SEATTLE -- A Canadian company is the first marijuana business to complete an initial public offering on a major U.S. stock exchange, raising $153 million to expand its operations as Canada prepares to legalize the drug nationwide.
British Columbia-based Tilray Inc.'s shares began trading Thursday on the Nasdaq stock exchange. Initially priced at $17, the stock quickly jumped, closing for the day at $22.55 - up about one-third.
Tilray isn't the first pot company to trade on a major American stock exchange, but it is the first to do so with an IPO, a step that could boost credibility and confidence in the industry, said John Kagia, an analyst with the marijuana market research firm New Frontier Data.
"It's another high-profile marker of how the cannabis industry is maturing and professionalizing," he said.
Two other Canadian marijuana companies began trading on major U.S. exchanges earlier this year -- Cronos Group on Nasdaq and Canopy Growth on the New York Stock Exchange. Those companies already were publicly traded in Canada.
Nine U.S states and Washington, D.C., have legalized the recreational use of marijuana and about two-thirds have legal medical marijuana. But American cannabis companies have been unable to list on major U.S. exchanges because of the drug's illegal status under federal law. Instead, some have gone public in Canada by being acquired by companies there.
Medical marijuana is legal in Canada, and on Oct. 17, the country will become the first major industrialized nation to legalize its production and sale for recreational use. Uruguay is the only other country to do so.

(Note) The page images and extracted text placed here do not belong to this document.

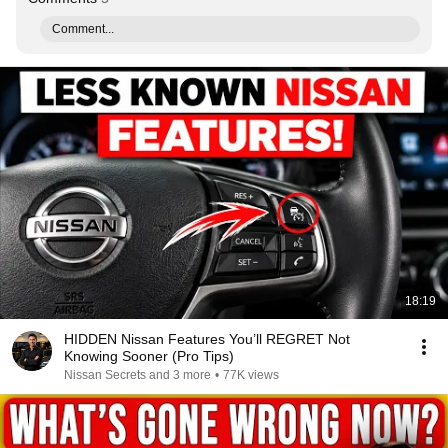
Comment...
18:19
HIDDEN Nissan Features You’ll REGRET Not
Knowing Sooner (Pro Tips)
Nissan Secrets and 3 more
•
77K views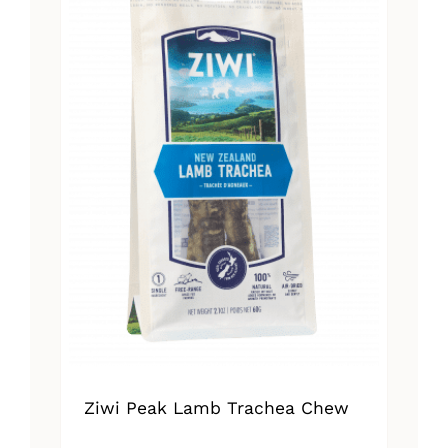
Ziwi Peak Lamb Trachea Chew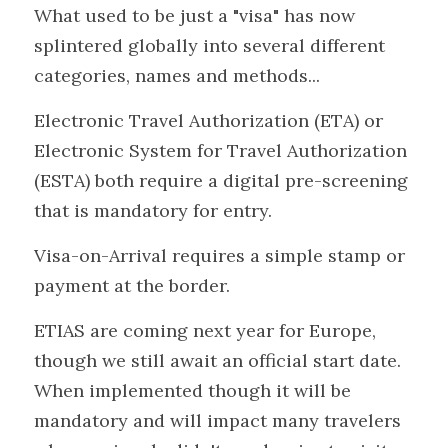
What used to be just a "visa" has now 
splintered globally into several different 
categories, names and methods...
Electronic Travel Authorization (ETA) or 
Electronic System for Travel Authorization 
(ESTA) both require a digital pre-screening 
that is mandatory for entry.
Visa-on-Arrival requires a simple stamp or 
payment at the border.
ETIAS are coming next year for Europe, 
though we still await an official start date. 
When implemented though it will be 
mandatory and will impact many travelers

Tilray doesn't do business in the U.S., but has been licensed to produce cannabis for medical use in Canada and Portugal. In documents filed with the U.S. Securities and Exchange Commission, it said it has sold marijuana to "tens of thousands of patients in 10 countries spanning five continents through our subsidiaries in Australia, Canada and Germany and through agreements with established pharmaceutical distributors."
Chris Barry, a partner at the Dorsey and Whitney law firm in Seattle, handles marijuana investment deals and mergers in the U.S. and Canada. He noted that major institutional investors, including the century-old New York investment bank Cowen, were involved in Tilray's IPO.

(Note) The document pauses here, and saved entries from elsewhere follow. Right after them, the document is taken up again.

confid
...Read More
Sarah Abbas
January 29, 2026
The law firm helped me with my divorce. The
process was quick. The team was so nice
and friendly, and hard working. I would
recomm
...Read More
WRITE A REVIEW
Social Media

"You wouldn't be able to do an offering of that size without institutional participation," Barry said. "The lesson is that the institutions will be there if you have a good business plan and your business is 100 per cent legal in the jurisdiction you're in."

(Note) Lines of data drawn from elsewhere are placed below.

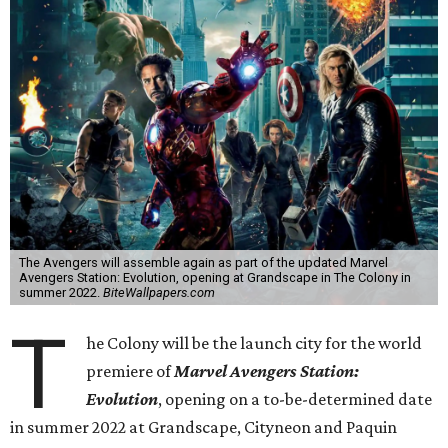
The Avengers will assemble again as part of the updated Marvel
Avengers Station: Evolution, opening at Grandscape in The Colony in
summer 2022.
BiteWallpapers.com
T
he Colony will be the launch city for the world
premiere of
Marvel Avengers Station:
Evolution
, opening on a to-be-determined date
in summer 2022 at Grandscape, Cityneon and Paquin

Tilray plans to use the money to build additional marijuana growing and processing capacity in Ontario, and to repay Privateer Holdings, the Seattle-based private equity firm that controls it.
The IPO "signifies tremendous validation for Tilray as a company, but really for the entire sector," Tilray Chief Executive Brendan Kennedy said in a phone interview Thursday. "It gives us access to large pools of capital, capital that feeds the global paradigm shift taking place."
That said, analysts will be watching to see how the Canadian marijuana stocks perform in the U.S. Many are concerned that the companies may be overvalued amid excitement around what amounts to a newly legitimate industry with vast growth potential, Kagia said. Canada's recreational marijuana market is expected to be worth between $5 billion and $9 billion.
"Right now a lot of investment has been highly speculative. Those valuations feel a little supercharged," Kagia said. "We expect some kind of correction in the near future."